Material for this exercise below:
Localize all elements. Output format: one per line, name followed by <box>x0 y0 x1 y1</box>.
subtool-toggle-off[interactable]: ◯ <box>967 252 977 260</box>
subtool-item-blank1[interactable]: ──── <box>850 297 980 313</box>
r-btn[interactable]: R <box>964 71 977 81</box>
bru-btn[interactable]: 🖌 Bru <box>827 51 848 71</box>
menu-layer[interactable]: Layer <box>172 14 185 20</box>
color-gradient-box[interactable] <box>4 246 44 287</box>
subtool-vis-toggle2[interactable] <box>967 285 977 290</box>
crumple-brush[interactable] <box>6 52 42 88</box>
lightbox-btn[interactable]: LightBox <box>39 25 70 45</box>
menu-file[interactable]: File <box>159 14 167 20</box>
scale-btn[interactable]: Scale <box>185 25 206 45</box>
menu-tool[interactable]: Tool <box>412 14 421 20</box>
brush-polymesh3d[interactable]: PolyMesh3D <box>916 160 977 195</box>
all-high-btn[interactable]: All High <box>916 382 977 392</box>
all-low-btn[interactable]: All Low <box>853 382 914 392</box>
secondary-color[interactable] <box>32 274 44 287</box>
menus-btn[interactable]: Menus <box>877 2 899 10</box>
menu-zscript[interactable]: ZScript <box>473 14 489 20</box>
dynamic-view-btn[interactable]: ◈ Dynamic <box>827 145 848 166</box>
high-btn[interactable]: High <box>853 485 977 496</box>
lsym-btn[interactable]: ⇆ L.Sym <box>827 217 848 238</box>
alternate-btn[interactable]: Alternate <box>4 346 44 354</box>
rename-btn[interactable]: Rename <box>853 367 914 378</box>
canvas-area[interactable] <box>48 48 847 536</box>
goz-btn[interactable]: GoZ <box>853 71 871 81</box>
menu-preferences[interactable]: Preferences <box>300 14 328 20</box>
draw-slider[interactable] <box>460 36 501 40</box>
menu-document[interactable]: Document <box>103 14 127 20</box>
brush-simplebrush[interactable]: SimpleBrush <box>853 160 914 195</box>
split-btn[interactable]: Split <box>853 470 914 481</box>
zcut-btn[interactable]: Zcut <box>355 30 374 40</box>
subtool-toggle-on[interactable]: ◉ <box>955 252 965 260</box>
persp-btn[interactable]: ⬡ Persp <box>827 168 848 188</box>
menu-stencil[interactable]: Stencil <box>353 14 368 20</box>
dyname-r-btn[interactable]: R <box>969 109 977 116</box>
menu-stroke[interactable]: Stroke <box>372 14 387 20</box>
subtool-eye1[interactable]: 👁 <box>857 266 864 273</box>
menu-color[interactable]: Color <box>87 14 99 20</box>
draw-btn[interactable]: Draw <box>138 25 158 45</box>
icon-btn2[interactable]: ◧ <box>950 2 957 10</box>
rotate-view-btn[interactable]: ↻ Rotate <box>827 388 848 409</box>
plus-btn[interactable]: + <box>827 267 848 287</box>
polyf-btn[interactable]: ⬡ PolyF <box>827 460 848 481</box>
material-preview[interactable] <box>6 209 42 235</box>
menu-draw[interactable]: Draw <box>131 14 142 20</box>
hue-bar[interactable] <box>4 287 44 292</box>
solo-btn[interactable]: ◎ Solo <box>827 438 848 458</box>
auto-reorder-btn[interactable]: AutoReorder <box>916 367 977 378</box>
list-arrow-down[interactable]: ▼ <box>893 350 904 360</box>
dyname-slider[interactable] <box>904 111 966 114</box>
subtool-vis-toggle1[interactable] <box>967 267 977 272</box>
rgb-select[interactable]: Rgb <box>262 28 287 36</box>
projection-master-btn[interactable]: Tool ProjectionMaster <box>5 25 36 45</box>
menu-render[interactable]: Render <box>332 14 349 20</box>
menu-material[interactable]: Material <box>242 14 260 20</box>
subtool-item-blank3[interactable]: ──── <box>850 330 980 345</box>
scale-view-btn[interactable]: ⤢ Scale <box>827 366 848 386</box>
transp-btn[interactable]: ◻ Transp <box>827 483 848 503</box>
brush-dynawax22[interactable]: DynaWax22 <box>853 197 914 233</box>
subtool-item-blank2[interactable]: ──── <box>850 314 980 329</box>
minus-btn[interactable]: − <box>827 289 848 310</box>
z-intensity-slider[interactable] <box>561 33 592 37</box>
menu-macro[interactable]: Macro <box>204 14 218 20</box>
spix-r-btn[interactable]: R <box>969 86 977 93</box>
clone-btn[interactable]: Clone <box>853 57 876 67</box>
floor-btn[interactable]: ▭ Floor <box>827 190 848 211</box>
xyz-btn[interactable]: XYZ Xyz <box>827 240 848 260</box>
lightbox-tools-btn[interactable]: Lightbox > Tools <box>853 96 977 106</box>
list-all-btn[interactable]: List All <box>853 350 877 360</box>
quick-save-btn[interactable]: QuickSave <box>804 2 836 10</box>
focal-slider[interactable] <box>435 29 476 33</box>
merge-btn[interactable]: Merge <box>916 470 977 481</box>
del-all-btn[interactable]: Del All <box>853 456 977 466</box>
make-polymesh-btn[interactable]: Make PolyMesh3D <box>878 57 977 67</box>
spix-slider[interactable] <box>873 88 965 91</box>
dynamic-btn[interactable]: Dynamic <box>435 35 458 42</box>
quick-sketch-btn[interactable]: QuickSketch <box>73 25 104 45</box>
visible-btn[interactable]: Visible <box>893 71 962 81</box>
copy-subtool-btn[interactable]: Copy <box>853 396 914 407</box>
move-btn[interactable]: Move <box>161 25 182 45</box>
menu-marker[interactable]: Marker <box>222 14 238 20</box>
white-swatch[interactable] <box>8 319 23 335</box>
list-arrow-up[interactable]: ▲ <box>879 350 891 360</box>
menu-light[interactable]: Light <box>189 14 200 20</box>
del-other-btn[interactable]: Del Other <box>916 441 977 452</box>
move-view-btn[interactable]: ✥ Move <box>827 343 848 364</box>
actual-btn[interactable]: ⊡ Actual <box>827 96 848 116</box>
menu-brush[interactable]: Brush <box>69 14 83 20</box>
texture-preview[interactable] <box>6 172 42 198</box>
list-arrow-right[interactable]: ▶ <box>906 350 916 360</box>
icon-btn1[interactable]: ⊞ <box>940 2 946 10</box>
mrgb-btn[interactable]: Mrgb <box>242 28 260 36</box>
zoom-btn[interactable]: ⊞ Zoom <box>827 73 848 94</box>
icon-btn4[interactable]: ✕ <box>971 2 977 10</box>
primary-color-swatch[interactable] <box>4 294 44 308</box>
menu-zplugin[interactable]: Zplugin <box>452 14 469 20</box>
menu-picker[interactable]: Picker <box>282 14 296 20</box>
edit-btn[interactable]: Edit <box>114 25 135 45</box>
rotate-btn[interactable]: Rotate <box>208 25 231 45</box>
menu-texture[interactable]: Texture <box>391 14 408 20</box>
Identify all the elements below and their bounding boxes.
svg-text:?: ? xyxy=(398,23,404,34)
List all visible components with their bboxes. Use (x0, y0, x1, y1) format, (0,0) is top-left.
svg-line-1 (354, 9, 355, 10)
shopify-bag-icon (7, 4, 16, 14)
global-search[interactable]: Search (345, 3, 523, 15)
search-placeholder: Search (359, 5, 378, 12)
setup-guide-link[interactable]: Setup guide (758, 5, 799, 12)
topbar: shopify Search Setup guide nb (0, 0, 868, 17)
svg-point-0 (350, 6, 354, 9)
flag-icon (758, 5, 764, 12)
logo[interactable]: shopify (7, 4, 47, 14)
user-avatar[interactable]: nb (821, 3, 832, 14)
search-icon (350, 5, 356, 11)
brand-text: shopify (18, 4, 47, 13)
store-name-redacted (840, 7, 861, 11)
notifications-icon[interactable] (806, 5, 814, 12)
End of Material for this exercise.
→ Exercise description
Exact copies of all the records are required.

→ Response to the exercise
Localize all elements. Output format: one per line, name followed by <box>x0 y0 x1 y1</box>.
subtool-toggle-off[interactable]: ◯ <box>967 252 977 260</box>
subtool-item-blank1[interactable]: ──── <box>850 297 980 313</box>
r-btn[interactable]: R <box>964 71 977 81</box>
bru-btn[interactable]: 🖌 Bru <box>827 51 848 71</box>
menu-layer[interactable]: Layer <box>172 14 185 20</box>
color-gradient-box[interactable] <box>4 246 44 287</box>
subtool-vis-toggle2[interactable] <box>967 285 977 290</box>
crumple-brush[interactable] <box>6 52 42 88</box>
lightbox-btn[interactable]: LightBox <box>39 25 70 45</box>
menu-file[interactable]: File <box>159 14 167 20</box>
scale-btn[interactable]: Scale <box>185 25 206 45</box>
menu-tool[interactable]: Tool <box>412 14 421 20</box>
brush-polymesh3d[interactable]: PolyMesh3D <box>916 160 977 195</box>
all-high-btn[interactable]: All High <box>916 382 977 392</box>
all-low-btn[interactable]: All Low <box>853 382 914 392</box>
secondary-color[interactable] <box>32 274 44 287</box>
menus-btn[interactable]: Menus <box>877 2 899 10</box>
menu-zscript[interactable]: ZScript <box>473 14 489 20</box>
dynamic-view-btn[interactable]: ◈ Dynamic <box>827 145 848 166</box>
high-btn[interactable]: High <box>853 485 977 496</box>
lsym-btn[interactable]: ⇆ L.Sym <box>827 217 848 238</box>
alternate-btn[interactable]: Alternate <box>4 346 44 354</box>
rename-btn[interactable]: Rename <box>853 367 914 378</box>
canvas-area[interactable] <box>48 48 847 536</box>
goz-btn[interactable]: GoZ <box>853 71 871 81</box>
menu-preferences[interactable]: Preferences <box>300 14 328 20</box>
draw-slider[interactable] <box>460 36 501 40</box>
menu-document[interactable]: Document <box>103 14 127 20</box>
brush-simplebrush[interactable]: SimpleBrush <box>853 160 914 195</box>
split-btn[interactable]: Split <box>853 470 914 481</box>
zcut-btn[interactable]: Zcut <box>355 30 374 40</box>
subtool-toggle-on[interactable]: ◉ <box>955 252 965 260</box>
persp-btn[interactable]: ⬡ Persp <box>827 168 848 188</box>
menu-stencil[interactable]: Stencil <box>353 14 368 20</box>
dyname-r-btn[interactable]: R <box>969 109 977 116</box>
menu-stroke[interactable]: Stroke <box>372 14 387 20</box>
subtool-eye1[interactable]: 👁 <box>857 266 864 273</box>
menu-color[interactable]: Color <box>87 14 99 20</box>
draw-btn[interactable]: Draw <box>138 25 158 45</box>
icon-btn2[interactable]: ◧ <box>950 2 957 10</box>
rotate-view-btn[interactable]: ↻ Rotate <box>827 388 848 409</box>
plus-btn[interactable]: + <box>827 267 848 287</box>
polyf-btn[interactable]: ⬡ PolyF <box>827 460 848 481</box>
material-preview[interactable] <box>6 209 42 235</box>
menu-draw[interactable]: Draw <box>131 14 142 20</box>
hue-bar[interactable] <box>4 287 44 292</box>
solo-btn[interactable]: ◎ Solo <box>827 438 848 458</box>
auto-reorder-btn[interactable]: AutoReorder <box>916 367 977 378</box>
list-arrow-down[interactable]: ▼ <box>893 350 904 360</box>
dyname-slider[interactable] <box>904 111 966 114</box>
subtool-vis-toggle1[interactable] <box>967 267 977 272</box>
rgb-select[interactable]: Rgb <box>262 28 287 36</box>
projection-master-btn[interactable]: Tool ProjectionMaster <box>5 25 36 45</box>
menu-render[interactable]: Render <box>332 14 349 20</box>
menu-material[interactable]: Material <box>242 14 260 20</box>
subtool-item-blank3[interactable]: ──── <box>850 330 980 345</box>
scale-view-btn[interactable]: ⤢ Scale <box>827 366 848 386</box>
transp-btn[interactable]: ◻ Transp <box>827 483 848 503</box>
brush-dynawax22[interactable]: DynaWax22 <box>853 197 914 233</box>
subtool-item-blank2[interactable]: ──── <box>850 314 980 329</box>
minus-btn[interactable]: − <box>827 289 848 310</box>
z-intensity-slider[interactable] <box>561 33 592 37</box>
menu-macro[interactable]: Macro <box>204 14 218 20</box>
spix-r-btn[interactable]: R <box>969 86 977 93</box>
clone-btn[interactable]: Clone <box>853 57 876 67</box>
floor-btn[interactable]: ▭ Floor <box>827 190 848 211</box>
xyz-btn[interactable]: XYZ Xyz <box>827 240 848 260</box>
lightbox-tools-btn[interactable]: Lightbox > Tools <box>853 96 977 106</box>
list-all-btn[interactable]: List All <box>853 350 877 360</box>
quick-save-btn[interactable]: QuickSave <box>804 2 836 10</box>
focal-slider[interactable] <box>435 29 476 33</box>
merge-btn[interactable]: Merge <box>916 470 977 481</box>
del-all-btn[interactable]: Del All <box>853 456 977 466</box>
make-polymesh-btn[interactable]: Make PolyMesh3D <box>878 57 977 67</box>
spix-slider[interactable] <box>873 88 965 91</box>
dynamic-btn[interactable]: Dynamic <box>435 35 458 42</box>
quick-sketch-btn[interactable]: QuickSketch <box>73 25 104 45</box>
visible-btn[interactable]: Visible <box>893 71 962 81</box>
copy-subtool-btn[interactable]: Copy <box>853 396 914 407</box>
move-btn[interactable]: Move <box>161 25 182 45</box>
menu-marker[interactable]: Marker <box>222 14 238 20</box>
white-swatch[interactable] <box>8 319 23 335</box>
list-arrow-up[interactable]: ▲ <box>879 350 891 360</box>
menu-light[interactable]: Light <box>189 14 200 20</box>
del-other-btn[interactable]: Del Other <box>916 441 977 452</box>
move-view-btn[interactable]: ✥ Move <box>827 343 848 364</box>
actual-btn[interactable]: ⊡ Actual <box>827 96 848 116</box>
menu-brush[interactable]: Brush <box>69 14 83 20</box>
texture-preview[interactable] <box>6 172 42 198</box>
list-arrow-right[interactable]: ▶ <box>906 350 916 360</box>
icon-btn1[interactable]: ⊞ <box>940 2 946 10</box>
mrgb-btn[interactable]: Mrgb <box>242 28 260 36</box>
zoom-btn[interactable]: ⊞ Zoom <box>827 73 848 94</box>
icon-btn4[interactable]: ✕ <box>971 2 977 10</box>
primary-color-swatch[interactable] <box>4 294 44 308</box>
menu-zplugin[interactable]: Zplugin <box>452 14 469 20</box>
menu-picker[interactable]: Picker <box>282 14 296 20</box>
edit-btn[interactable]: Edit <box>114 25 135 45</box>
rotate-btn[interactable]: Rotate <box>208 25 231 45</box>
menu-texture[interactable]: Texture <box>391 14 408 20</box>
Identify all the elements below and their bounding boxes.
svg-text:?: ? xyxy=(398,23,404,34)
List all visible components with their bboxes. Use (x0, y0, x1, y1) format, (0,0) is top-left.
svg-line-1 (354, 9, 355, 10)
shopify-bag-icon (7, 4, 16, 14)
global-search[interactable]: Search (345, 3, 523, 15)
search-placeholder: Search (359, 5, 378, 12)
setup-guide-link[interactable]: Setup guide (758, 5, 799, 12)
topbar: shopify Search Setup guide nb (0, 0, 868, 17)
svg-point-0 (350, 6, 354, 9)
flag-icon (758, 5, 764, 12)
logo[interactable]: shopify (7, 4, 47, 14)
user-avatar[interactable]: nb (821, 3, 832, 14)
search-icon (350, 5, 356, 11)
brand-text: shopify (18, 4, 47, 13)
store-name-redacted (840, 7, 861, 11)
notifications-icon[interactable] (806, 5, 814, 12)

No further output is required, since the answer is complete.